Planting is easy bush roses need no support they will happily grow in the ground just like any other plant. Standards on the other hand, will need to be staked and tied to the stake for ongoing support. Inadequate support of the stem will result in your rose heads snapping off in strong winds, this will undoubtedly happen if left unsupported because as the rose produces leaves and buds it will begin to get quite top-heavy. Hit the stake in prior to planting, you will ensure no root damage occurs. Placement of the stake should be at the back of the standard and as the stem thickens you will barely see it from the front view. Once planted, secure the rose to the stake.

Keep pests at bay. Foliage does not need to be watered especially not at night, as this will create a micro-climate for pests and diseases, particularly when the nights are warm.

Aphids; are one of the most common little pests you will find on roses, they’re quite easy to eliminate, what I do is go through and squeeze the little things to death, then spray foliage (undersides as well) and rose buds with Pyrethrum in a little squirty bottle.  If your quantity or roses is too great for the initial squeezing technique you can apply the Pyrethrum in a 4Litre spray bottle. All of which we stock in store.

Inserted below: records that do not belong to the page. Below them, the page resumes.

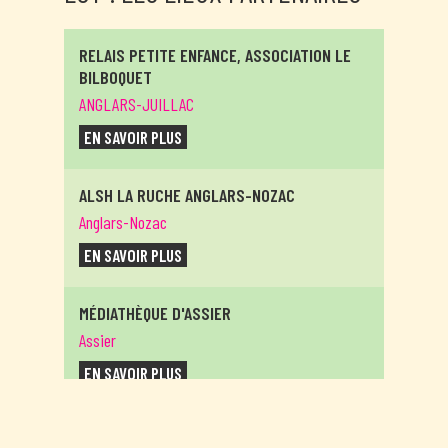
RELAIS PETITE ENFANCE, ASSOCIATION LE
BILBOQUET
ANGLARS-JUILLAC
EN SAVOIR PLUS
ALSH LA RUCHE ANGLARS-NOZAC
Anglars-Nozac
EN SAVOIR PLUS
MÉDIATHÈQUE D'ASSIER
Assier
EN SAVOIR PLUS
MÉDIATHÈQUE DE BAGNAC-SUR-CÉLÉ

Black spot is another undesirable fungal issue which can commonly occur on roses, especially where conditons are warm & humid. To abet this disease do not water foliage at night, keep the centre of plant free of crossing branches to allow air circulation and pick off any leaves you see that are harbouring this little nasty. A VERY important thing to do is NOT put these leaves in your compost bin. Burn the affected leaves once you’ve picked them.  A homemade tonic of 1 part Full Cream Milk and 10 parts water can be sprayed over your roses with black spot safely, to help suppress it and prevent spreading.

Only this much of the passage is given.